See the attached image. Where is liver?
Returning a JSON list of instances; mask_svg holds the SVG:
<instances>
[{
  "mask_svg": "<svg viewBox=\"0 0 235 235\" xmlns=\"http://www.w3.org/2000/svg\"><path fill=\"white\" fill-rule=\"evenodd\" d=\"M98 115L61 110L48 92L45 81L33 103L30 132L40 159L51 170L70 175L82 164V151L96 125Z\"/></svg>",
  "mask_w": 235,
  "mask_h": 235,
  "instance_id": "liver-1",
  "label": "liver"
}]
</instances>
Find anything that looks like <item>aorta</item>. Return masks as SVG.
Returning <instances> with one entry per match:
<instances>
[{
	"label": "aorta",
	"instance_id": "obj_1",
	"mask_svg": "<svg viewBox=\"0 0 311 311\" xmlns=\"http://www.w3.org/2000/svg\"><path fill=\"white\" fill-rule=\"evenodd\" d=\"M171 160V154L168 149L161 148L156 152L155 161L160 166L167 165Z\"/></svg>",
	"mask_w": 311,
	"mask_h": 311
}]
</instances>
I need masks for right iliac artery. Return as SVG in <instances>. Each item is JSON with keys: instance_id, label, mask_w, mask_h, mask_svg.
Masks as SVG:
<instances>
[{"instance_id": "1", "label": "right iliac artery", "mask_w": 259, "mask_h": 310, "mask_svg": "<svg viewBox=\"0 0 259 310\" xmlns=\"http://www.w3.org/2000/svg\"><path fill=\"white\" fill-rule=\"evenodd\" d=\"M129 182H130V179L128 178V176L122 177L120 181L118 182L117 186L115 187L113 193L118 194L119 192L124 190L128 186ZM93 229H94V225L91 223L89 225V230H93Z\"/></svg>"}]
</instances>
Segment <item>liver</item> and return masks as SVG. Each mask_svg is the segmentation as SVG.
○ ○ ○ ○
INSTRUCTIONS TO FOLLOW: Here the answer is the exact run of lines above, from the line with "Find anything that" down to the last, and nothing else.

RESPONSE BELOW:
Find anything that looks like <item>aorta</item>. Return masks as SVG.
Returning <instances> with one entry per match:
<instances>
[{
	"label": "aorta",
	"instance_id": "obj_1",
	"mask_svg": "<svg viewBox=\"0 0 311 311\" xmlns=\"http://www.w3.org/2000/svg\"><path fill=\"white\" fill-rule=\"evenodd\" d=\"M171 160V154L168 149L161 148L156 152L155 161L160 166L167 165Z\"/></svg>",
	"mask_w": 311,
	"mask_h": 311
}]
</instances>
I need masks for right iliac artery. Return as SVG in <instances>. Each item is JSON with keys: instance_id, label, mask_w, mask_h, mask_svg.
Masks as SVG:
<instances>
[{"instance_id": "1", "label": "right iliac artery", "mask_w": 259, "mask_h": 310, "mask_svg": "<svg viewBox=\"0 0 259 310\" xmlns=\"http://www.w3.org/2000/svg\"><path fill=\"white\" fill-rule=\"evenodd\" d=\"M129 182H130V179L128 178V176L122 177L120 181L118 182L117 186L115 187L113 193L118 194L119 192L124 190L128 186ZM93 229H94V225L91 223L89 225V230H93Z\"/></svg>"}]
</instances>
Segment <item>liver</item> and return masks as SVG. Each mask_svg is the segmentation as SVG.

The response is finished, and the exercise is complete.